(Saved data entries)

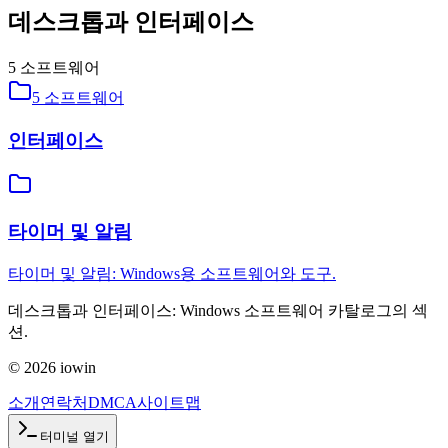
데스크톱과 인터페이스
5
소프트웨어
5
소프트웨어
인터페이스
타이머 및 알림
타이머 및 알림: Windows용 소프트웨어와 도구.
데스크톱과 인터페이스: Windows 소프트웨어 카탈로그의 섹
션.
©
2026
iowin
소개
연락처
DMCA
사이트맵
터미널 열기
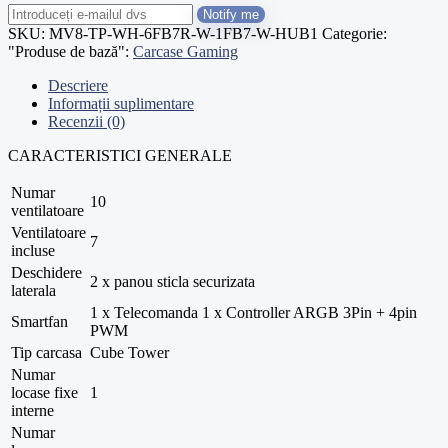
Notify me
SKU:
MV8-TP-WH-6FB7R-W-1FB7-W-HUB1
Categorie:
"Produse de bază":
Carcase Gaming
Descriere
Informații suplimentare
Recenzii (0)
CARACTERISTICI GENERALE
Numar
10
ventilatoare
Ventilatoare
7
incluse
Deschidere
2 x panou sticla securizata
laterala
1 x Telecomanda 1 x Controller ARGB 3Pin + 4pin
Smartfan
PWM
Tip carcasa
Cube Tower
Numar
locase fixe
1
interne
Numar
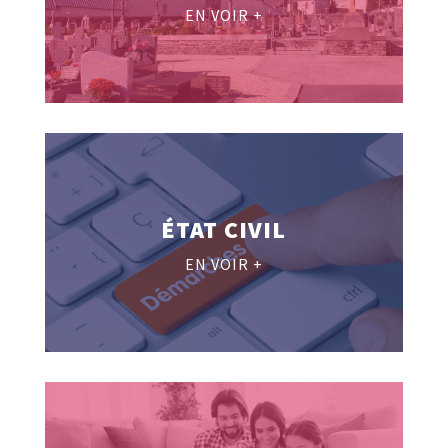
EN VOIR +
ÉTAT CIVIL
EN VOIR +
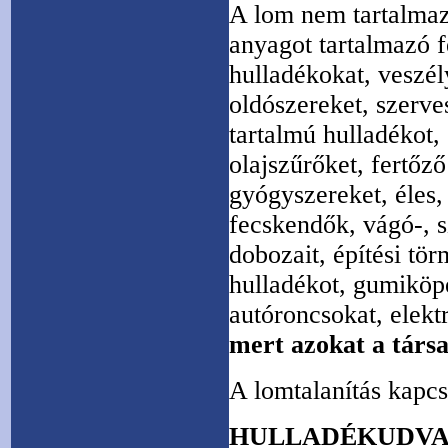
A lom nem tartalmazh
anyagot tartalmazó f
hulladékokat, veszél
oldószereket, szerve
tartalmú hulladékot, 
olajszűrőket, fertőző
gyógyszereket, éles,
fecskendők, vágó-, 
dobozait, építési tö
hulladékot, gumiköp
autóroncsokat, elekt
mert azokat a társ
A lomtalanítás kapc
HULLADÉKUDV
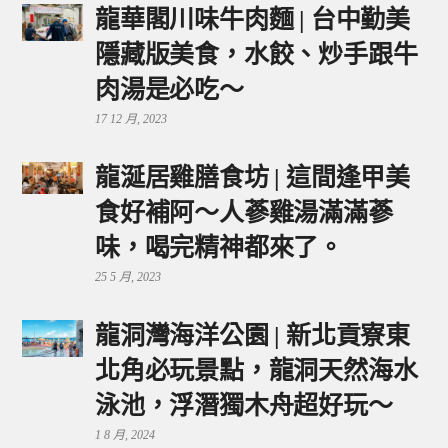
龍華閣川味牛肉麵 | 台中勤美
隱藏版美食，水餃、炒手跟牛
肉湯是必吃～
17 12 月, 2023
龍涎居雞膳食坊 | 這間逢甲美
食好補阿～人蔘雞湯滿滿蔘
味，喝完精神都來了。
25 5 月, 2023
龍洞灣海洋公園 | 新北貢寮東
北角必玩景點，龍洞天然海水
泳池，浮潛獨木舟超好玩～
1 8 月, 2024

• **TASK REQUIREMENTS**
Reproduce every entry above exactly, and omit the pictures.

• **SOLUTION TO THE PROBLEM**
데스크톱과 인터페이스
5
소프트웨어
5
소프트웨어
인터페이스
타이머 및 알림
타이머 및 알림: Windows용 소프트웨어와 도구.
데스크톱과 인터페이스: Windows 소프트웨어 카탈로그의 섹
션.
©
2026
iowin
소개
연락처
DMCA
사이트맵
터미널 열기
Notify me
SKU:
MV8-TP-WH-6FB7R-W-1FB7-W-HUB1
Categorie:
"Produse de bază":
Carcase Gaming
Descriere
Informații suplimentare
Recenzii (0)
CARACTERISTICI GENERALE
Numar
10
ventilatoare
Ventilatoare
7
incluse
Deschidere
2 x panou sticla securizata
laterala
1 x Telecomanda 1 x Controller ARGB 3Pin + 4pin
Smartfan
PWM
Tip carcasa
Cube Tower
Numar
locase fixe
1
interne
Numar
EN VOIR +
ÉTAT CIVIL
EN VOIR +
A lom nem tartalmazh
anyagot tartalmazó f
hulladékokat, veszél
oldószereket, szerve
tartalmú hulladékot, 
olajszűrőket, fertőző
gyógyszereket, éles,
fecskendők, vágó-, 
dobozait, építési tö
hulladékot, gumiköp
autóroncsokat, elekt
mert azokat a társ
A lomtalanítás kapc
HULLADÉKUDV
龍華閣川味牛肉麵 | 台中勤美
隱藏版美食，水餃、炒手跟牛
肉湯是必吃～
17 12 月, 2023
龍涎居雞膳食坊 | 這間逢甲美
食好補阿～人蔘雞湯滿滿蔘
味，喝完精神都來了。
25 5 月, 2023
龍洞灣海洋公園 | 新北貢寮東
北角必玩景點，龍洞天然海水
泳池，浮潛獨木舟超好玩～
1 8 月, 2024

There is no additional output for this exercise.